İstanbul'un ise bir desteğe ihtiyacı vardı. Bu destek Formula 1 olacak.

Formula 1'le İstanbul atağa kalkacak.

Zaten var olan güzellikleri göz önüne çıkacak.

Kaybedenler üzülmesinler, İstanbul'un büyümesi onlara da yarayacak.

Galatasaray'ın Hasan'a teklifi


KLAVYESİ olan yazıyor. Ama yüzde doksan dokuzu palavra. Galatasaray'da bir Hasan Şaş sorunu yaratmaya çalışıyorlar.

Hasan imza atmış da, atmamış da, Galatasaray'dan teklif bekliyormuş da, İnter'e gitmiş de şu olmuş da bu olmuş da!

Akıllarınca Hasan'ın kafası karıştırılacak, Galatasaray'da sorun olacak.

Gelin ben size işin aslını anlatayım da bu mesele kapansın. Palavracılar da sussunlar.

Fatih Terim'in ‘‘Hasan'ın sorununu halledin’’ demesiyle Galatasaray yönetimi sezon başında Hasan'la masaya oturdu.
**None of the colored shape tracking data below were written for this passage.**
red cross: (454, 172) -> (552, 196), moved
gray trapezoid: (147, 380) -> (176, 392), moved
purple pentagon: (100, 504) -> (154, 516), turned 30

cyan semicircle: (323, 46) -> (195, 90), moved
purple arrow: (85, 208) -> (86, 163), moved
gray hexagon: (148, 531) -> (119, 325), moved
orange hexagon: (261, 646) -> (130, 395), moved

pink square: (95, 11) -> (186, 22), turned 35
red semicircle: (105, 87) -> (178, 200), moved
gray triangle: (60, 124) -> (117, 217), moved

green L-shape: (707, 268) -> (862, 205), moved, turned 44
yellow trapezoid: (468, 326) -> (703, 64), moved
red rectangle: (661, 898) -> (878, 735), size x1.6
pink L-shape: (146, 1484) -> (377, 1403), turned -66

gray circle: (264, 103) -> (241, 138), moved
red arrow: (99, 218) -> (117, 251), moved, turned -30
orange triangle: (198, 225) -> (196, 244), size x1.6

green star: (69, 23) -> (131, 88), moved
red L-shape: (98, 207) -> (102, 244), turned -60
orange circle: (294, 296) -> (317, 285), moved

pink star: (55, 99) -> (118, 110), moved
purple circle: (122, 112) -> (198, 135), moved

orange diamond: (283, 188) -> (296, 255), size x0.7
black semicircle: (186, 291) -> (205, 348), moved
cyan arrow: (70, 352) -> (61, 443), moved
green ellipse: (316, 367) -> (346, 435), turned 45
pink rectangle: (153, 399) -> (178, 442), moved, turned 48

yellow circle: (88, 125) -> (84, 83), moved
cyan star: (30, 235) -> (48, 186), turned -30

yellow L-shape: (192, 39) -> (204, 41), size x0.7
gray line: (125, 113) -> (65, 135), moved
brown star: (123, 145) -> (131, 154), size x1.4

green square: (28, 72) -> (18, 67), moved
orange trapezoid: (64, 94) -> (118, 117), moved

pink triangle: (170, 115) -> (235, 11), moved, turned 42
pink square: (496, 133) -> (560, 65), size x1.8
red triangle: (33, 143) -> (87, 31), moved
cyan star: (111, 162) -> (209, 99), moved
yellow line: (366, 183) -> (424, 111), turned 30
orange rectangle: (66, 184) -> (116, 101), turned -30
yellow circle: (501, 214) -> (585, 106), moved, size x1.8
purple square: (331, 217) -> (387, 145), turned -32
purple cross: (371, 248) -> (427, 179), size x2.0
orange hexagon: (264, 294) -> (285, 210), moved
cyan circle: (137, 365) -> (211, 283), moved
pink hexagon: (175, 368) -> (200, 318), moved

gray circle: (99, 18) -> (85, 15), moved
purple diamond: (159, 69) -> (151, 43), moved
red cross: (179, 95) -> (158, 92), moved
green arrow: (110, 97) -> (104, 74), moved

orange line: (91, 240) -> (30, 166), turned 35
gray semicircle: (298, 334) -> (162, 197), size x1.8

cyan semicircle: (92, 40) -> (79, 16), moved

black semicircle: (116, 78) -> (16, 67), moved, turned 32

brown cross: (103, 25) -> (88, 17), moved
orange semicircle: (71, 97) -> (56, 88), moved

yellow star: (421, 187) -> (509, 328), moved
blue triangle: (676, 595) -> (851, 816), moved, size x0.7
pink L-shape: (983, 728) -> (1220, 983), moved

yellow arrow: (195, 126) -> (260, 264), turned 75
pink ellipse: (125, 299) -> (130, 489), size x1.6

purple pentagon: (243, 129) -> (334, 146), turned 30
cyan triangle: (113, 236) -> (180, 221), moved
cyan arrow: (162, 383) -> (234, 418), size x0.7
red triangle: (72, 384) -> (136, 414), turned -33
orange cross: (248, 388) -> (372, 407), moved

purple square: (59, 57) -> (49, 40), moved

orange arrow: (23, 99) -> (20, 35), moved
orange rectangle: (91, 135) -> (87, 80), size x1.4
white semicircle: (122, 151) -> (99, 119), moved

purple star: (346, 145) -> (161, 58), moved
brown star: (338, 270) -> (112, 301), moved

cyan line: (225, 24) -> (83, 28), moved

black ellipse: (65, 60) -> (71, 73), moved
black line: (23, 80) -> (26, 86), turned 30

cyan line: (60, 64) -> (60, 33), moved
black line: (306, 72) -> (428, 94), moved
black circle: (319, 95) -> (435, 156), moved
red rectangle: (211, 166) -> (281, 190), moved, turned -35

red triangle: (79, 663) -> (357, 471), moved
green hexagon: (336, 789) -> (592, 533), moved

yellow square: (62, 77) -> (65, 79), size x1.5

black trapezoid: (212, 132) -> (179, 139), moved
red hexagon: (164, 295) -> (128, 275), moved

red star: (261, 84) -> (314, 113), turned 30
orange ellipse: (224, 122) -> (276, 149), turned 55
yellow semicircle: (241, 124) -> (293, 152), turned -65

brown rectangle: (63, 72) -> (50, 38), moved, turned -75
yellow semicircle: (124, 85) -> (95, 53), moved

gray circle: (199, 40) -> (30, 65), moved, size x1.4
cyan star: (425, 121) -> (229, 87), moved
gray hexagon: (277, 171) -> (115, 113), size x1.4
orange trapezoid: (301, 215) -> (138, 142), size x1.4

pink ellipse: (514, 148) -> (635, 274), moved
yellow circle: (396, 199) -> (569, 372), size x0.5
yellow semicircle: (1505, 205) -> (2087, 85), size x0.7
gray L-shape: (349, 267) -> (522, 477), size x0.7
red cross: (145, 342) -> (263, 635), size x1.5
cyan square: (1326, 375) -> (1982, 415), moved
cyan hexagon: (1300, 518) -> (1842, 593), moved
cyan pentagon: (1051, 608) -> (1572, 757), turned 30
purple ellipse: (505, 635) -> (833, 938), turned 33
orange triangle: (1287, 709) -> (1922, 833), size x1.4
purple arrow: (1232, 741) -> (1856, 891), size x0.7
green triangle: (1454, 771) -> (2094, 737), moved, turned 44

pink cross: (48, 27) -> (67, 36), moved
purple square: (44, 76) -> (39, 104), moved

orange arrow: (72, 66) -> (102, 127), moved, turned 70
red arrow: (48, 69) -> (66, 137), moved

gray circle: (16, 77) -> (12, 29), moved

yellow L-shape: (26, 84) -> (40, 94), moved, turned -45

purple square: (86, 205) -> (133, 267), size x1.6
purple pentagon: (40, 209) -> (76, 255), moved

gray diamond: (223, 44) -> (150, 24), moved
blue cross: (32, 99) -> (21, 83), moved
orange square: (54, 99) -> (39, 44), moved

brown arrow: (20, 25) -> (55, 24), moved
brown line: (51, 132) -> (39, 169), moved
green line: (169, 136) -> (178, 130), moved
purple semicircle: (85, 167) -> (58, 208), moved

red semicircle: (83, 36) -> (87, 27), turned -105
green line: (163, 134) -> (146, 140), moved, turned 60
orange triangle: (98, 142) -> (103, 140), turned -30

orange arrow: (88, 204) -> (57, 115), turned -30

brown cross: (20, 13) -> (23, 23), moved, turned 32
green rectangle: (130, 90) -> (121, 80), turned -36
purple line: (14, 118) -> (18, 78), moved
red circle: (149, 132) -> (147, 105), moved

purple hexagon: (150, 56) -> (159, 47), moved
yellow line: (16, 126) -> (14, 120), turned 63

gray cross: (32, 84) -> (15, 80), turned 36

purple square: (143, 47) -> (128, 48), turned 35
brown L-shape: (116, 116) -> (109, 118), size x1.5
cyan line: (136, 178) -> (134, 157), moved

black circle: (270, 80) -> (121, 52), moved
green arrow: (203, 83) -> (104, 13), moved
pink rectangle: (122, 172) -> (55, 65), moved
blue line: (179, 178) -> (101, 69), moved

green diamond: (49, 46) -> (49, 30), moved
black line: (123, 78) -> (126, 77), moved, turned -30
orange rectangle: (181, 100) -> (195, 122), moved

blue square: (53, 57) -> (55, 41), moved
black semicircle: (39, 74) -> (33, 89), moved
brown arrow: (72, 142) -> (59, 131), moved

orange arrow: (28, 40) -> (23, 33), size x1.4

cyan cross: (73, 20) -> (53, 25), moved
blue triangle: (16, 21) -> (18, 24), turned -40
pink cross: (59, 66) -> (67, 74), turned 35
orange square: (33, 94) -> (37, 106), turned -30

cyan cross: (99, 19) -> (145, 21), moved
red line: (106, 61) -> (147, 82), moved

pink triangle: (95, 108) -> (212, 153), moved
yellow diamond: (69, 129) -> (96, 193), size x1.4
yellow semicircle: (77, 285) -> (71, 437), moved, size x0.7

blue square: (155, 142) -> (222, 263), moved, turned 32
Ve uzun bir pazarlık yapıldı.

Galatasaray yönetimi Hasan'a şimdiye dek kimseye önerilmemiş bir rakam önerdi.

Bu rakam tamı tamına yıllık 2 milyon dolardı. Bunun üzerine menajerine verilecek komisyon da eklenecek ve Hasan için yılda ‘‘kemiksiz’’ 2 milyon 200 bin dolar ödenecekti.

Hasan Şaş bu teklifi bile düşünmeden geri çevirdi.

Hasan'ın tavrı açıktı. Öncelikle yurtdışını düşünüyordu ve yurtdışında daha iyi bir para umuyordu.

Hasan cephesindeki gelişmeler nedir bilmiyorum. Ama Galatasaray kendi açısından ‘‘müthiş’’ bir teklif yaptı.

Ve o teklif o gün geçerliydi.

Galatasaray, sezon sonuna kadar Hasan'a başka bir teklif de götürmeyecek.

Bir iade daha


ESKİ MHP Gümüşhane Milletvekili Bedri Yaşar da, hak etmeden kendisine ödenen maaşını iade etti.

Yaşar 13 milyar 13 milyon 280 bin lirayı TBMM Saymanlık Müdürlüğü'ne iade etti. Ona da teşekkür ediyorum.

Bu arada geçen dönemden bu döneme devam eden ve bu yüzden ‘‘duble’’ maaş alanlardan iade eden ise henüz olmadı.

Hadi beyler, hak edilmeyen maaşlar lütfen iade.

NE ZAMAN ADAM OLURUZ?


Toplu taşıma araçlarına binince, aşağıda araca binmeye çalışanları düşünüp, arkaya doğru ilerlediğimiz zaman.